(Beginning of Listed entries)

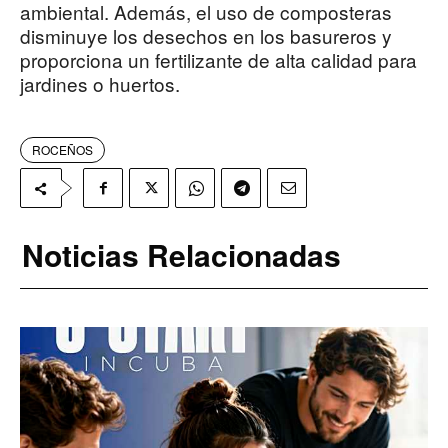
ambiental. Además, el uso de composteras
disminuye los desechos en los basureros y
proporciona un fertilizante de alta calidad para
jardines o huertos.
ROCEÑOS
Noticias Relacionadas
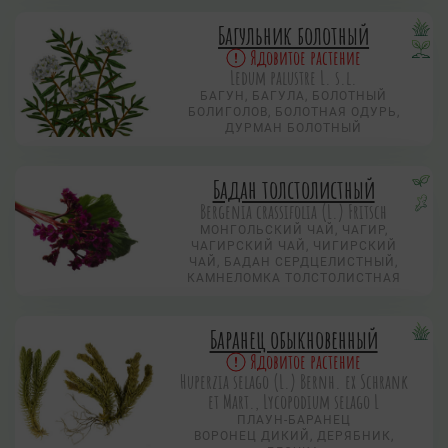
Багульник болотный
Ядовитое растение
Ledum palustre L. s.l.
БАГУН, БАГУЛА, БОЛОТНЫЙ
БОЛИГОЛОВ, БОЛОТНАЯ ОДУРЬ,
ДУРМАН БОЛОТНЫЙ
Бадан толстолистный
Bergenia crassifolia (L.) Fritsch
МОНГОЛЬСКИЙ ЧАЙ, ЧАГИР,
ЧАГИРСКИЙ ЧАЙ, ЧИГИРСКИЙ
ЧАЙ, БАДАН СЕРДЦЕЛИСТНЫЙ,
КАМНЕЛОМКА ТОЛСТОЛИСТНАЯ
Баранец обыкновенный
Ядовитое растение
Huperzia selago (L.) Bernh. ex Schrank
et Mart., Lycopodium selago L
ПЛАУН-БАРАНЕЦ
ВОРОНЕЦ ДИКИЙ, ДЕРЯБНИК,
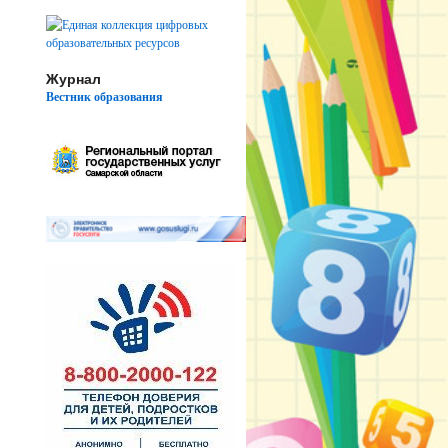
Журнал
Вестник образования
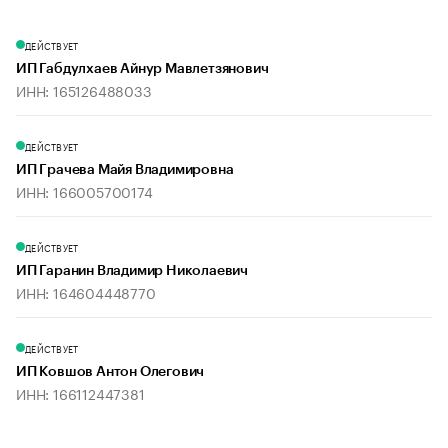
ДЕЙСТВУЕТ
ИП Габдулхаев Айнур Мавлетзянович
ИНН: 165126488033
ДЕЙСТВУЕТ
ИП Грачева Майя Владимировна
ИНН: 166005700174
ДЕЙСТВУЕТ
ИП Гаранин Владимир Николаевич
ИНН: 164604448770
ДЕЙСТВУЕТ
ИП Ковшов Антон Олегович
ИНН: 166112447381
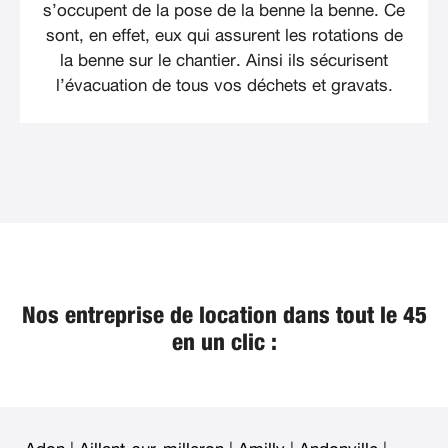
s’occupent de la pose de la benne la benne. Ce
sont, en effet, eux qui assurent les rotations de
la benne sur le chantier. Ainsi ils sécurisent
l’évacuation de tous vos déchets et gravats.
Nos entreprise de location dans tout le 45
en un clic :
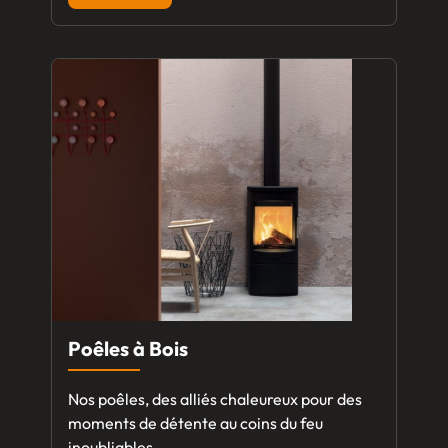
Poêles à Bois
Nos poêles, des alliés chaleureux pour des
moments de détente au coins du feu
inoubliables.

(End of Listed entries)

• _Instructions for the task_:
The data above must be written out again without alteration, and the pictures in them must be excluded.

• _Solved problem_:
ambiental. Además, el uso de composteras
disminuye los desechos en los basureros y
proporciona un fertilizante de alta calidad para
jardines o huertos.
ROCEÑOS
Noticias Relacionadas
Багульник болотный
Ядовитое растение
Ledum palustre L. s.l.
БАГУН, БАГУЛА, БОЛОТНЫЙ
БОЛИГОЛОВ, БОЛОТНАЯ ОДУРЬ,
ДУРМАН БОЛОТНЫЙ
Бадан толстолистный
Bergenia crassifolia (L.) Fritsch
МОНГОЛЬСКИЙ ЧАЙ, ЧАГИР,
ЧАГИРСКИЙ ЧАЙ, ЧИГИРСКИЙ
ЧАЙ, БАДАН СЕРДЦЕЛИСТНЫЙ,
КАМНЕЛОМКА ТОЛСТОЛИСТНАЯ
Баранец обыкновенный
Ядовитое растение
Huperzia selago (L.) Bernh. ex Schrank
et Mart., Lycopodium selago L
ПЛАУН-БАРАНЕЦ
ВОРОНЕЦ ДИКИЙ, ДЕРЯБНИК,
Журнал
Вестник образования
ДЕЙСТВУЕТ
ИП Габдулхаев Айнур Мавлетзянович
ИНН: 165126488033
ДЕЙСТВУЕТ
ИП Грачева Майя Владимировна
ИНН: 166005700174
ДЕЙСТВУЕТ
ИП Гаранин Владимир Николаевич
ИНН: 164604448770
ДЕЙСТВУЕТ
ИП Ковшов Антон Олегович
ИНН: 166112447381
s’occupent de la pose de la benne la benne. Ce
sont, en effet, eux qui assurent les rotations de
la benne sur le chantier. Ainsi ils sécurisent
l’évacuation de tous vos déchets et gravats.
Nos entreprise de location dans tout le 45
en un clic :
Poêles à Bois
Nos poêles, des alliés chaleureux pour des
moments de détente au coins du feu
inoubliables.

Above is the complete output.